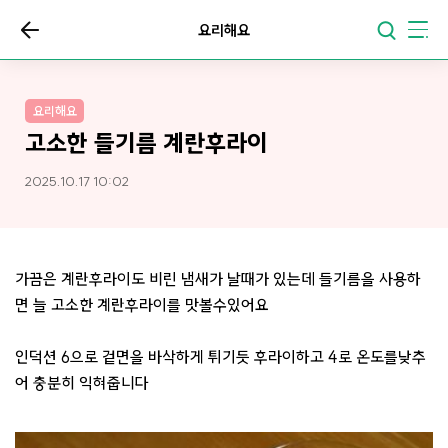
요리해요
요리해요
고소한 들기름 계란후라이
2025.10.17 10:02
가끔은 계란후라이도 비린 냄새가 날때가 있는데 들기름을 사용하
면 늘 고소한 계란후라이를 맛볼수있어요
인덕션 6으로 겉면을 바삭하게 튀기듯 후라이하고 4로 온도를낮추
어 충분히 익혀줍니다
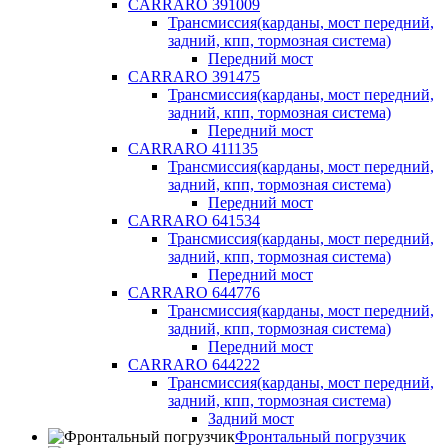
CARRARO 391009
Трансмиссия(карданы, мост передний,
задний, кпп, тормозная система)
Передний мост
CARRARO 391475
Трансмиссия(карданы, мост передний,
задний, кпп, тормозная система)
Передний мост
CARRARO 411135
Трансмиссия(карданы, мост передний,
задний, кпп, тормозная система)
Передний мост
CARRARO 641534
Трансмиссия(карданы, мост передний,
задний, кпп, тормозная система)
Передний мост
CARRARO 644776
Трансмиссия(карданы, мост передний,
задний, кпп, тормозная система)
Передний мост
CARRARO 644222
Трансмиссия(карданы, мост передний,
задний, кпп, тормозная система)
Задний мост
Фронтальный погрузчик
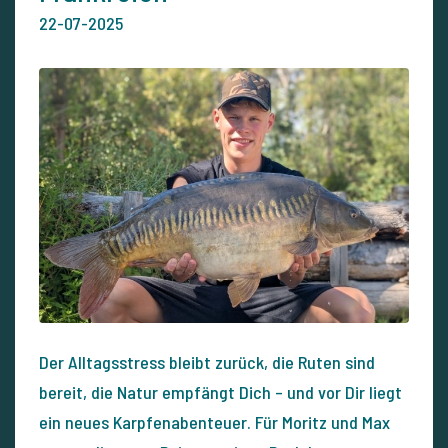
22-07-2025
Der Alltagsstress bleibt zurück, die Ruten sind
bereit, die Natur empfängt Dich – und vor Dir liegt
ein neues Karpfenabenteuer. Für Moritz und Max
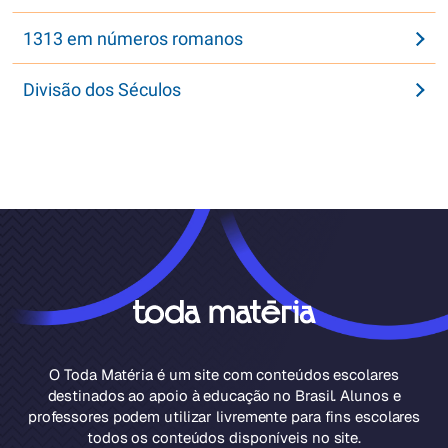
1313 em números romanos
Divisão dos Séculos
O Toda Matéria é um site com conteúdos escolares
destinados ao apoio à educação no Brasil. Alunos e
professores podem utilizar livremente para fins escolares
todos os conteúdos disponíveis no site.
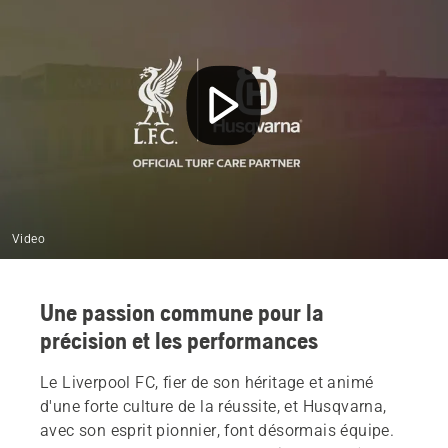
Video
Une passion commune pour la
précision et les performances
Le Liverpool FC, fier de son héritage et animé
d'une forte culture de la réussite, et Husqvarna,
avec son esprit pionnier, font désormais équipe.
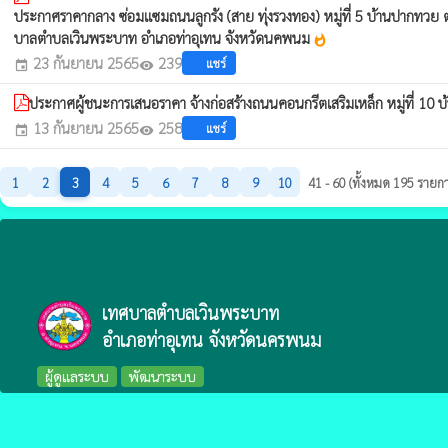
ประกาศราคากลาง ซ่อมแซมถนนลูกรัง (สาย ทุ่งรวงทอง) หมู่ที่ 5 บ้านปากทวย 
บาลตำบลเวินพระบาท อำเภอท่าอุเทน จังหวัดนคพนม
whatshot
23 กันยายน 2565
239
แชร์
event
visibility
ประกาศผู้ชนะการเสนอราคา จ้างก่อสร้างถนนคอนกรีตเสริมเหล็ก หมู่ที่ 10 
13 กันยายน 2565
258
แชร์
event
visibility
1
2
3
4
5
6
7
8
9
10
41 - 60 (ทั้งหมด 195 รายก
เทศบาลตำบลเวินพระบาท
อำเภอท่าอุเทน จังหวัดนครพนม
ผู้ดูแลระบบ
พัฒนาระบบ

*The problem*
The reply should hold only the lines from the first line of the records above through the line containing "Divisão dos Séculos", copied exactly and without pictures.

*Solution*
요리해요
요리해요
고소한 들기름 계란후라이
2025.10.17 10:02
가끔은 계란후라이도 비린 냄새가 날때가 있는데 들기름을 사용하
면 늘 고소한 계란후라이를 맛볼수있어요
인덕션 6으로 겉면을 바삭하게 튀기듯 후라이하고 4로 온도를낮추
어 충분히 익혀줍니다
CARRARO 391009
Трансмиссия(карданы, мост передний,
задний, кпп, тормозная система)
Передний мост
CARRARO 391475
Трансмиссия(карданы, мост передний,
задний, кпп, тормозная система)
Передний мост
CARRARO 411135
Трансмиссия(карданы, мост передний,
задний, кпп, тормозная система)
Передний мост
CARRARO 641534
Трансмиссия(карданы, мост передний,
задний, кпп, тормозная система)
Передний мост
CARRARO 644776
Трансмиссия(карданы, мост передний,
задний, кпп, тормозная система)
Передний мост
CARRARO 644222
Трансмиссия(карданы, мост передний,
задний, кпп, тормозная система)
Задний мост
Фронтальный погрузчик
22-07-2025
Der Alltagsstress bleibt zurück, die Ruten sind
bereit, die Natur empfängt Dich – und vor Dir liegt
ein neues Karpfenabenteuer. Für Moritz und Max
1313 em números romanos
Divisão dos Séculos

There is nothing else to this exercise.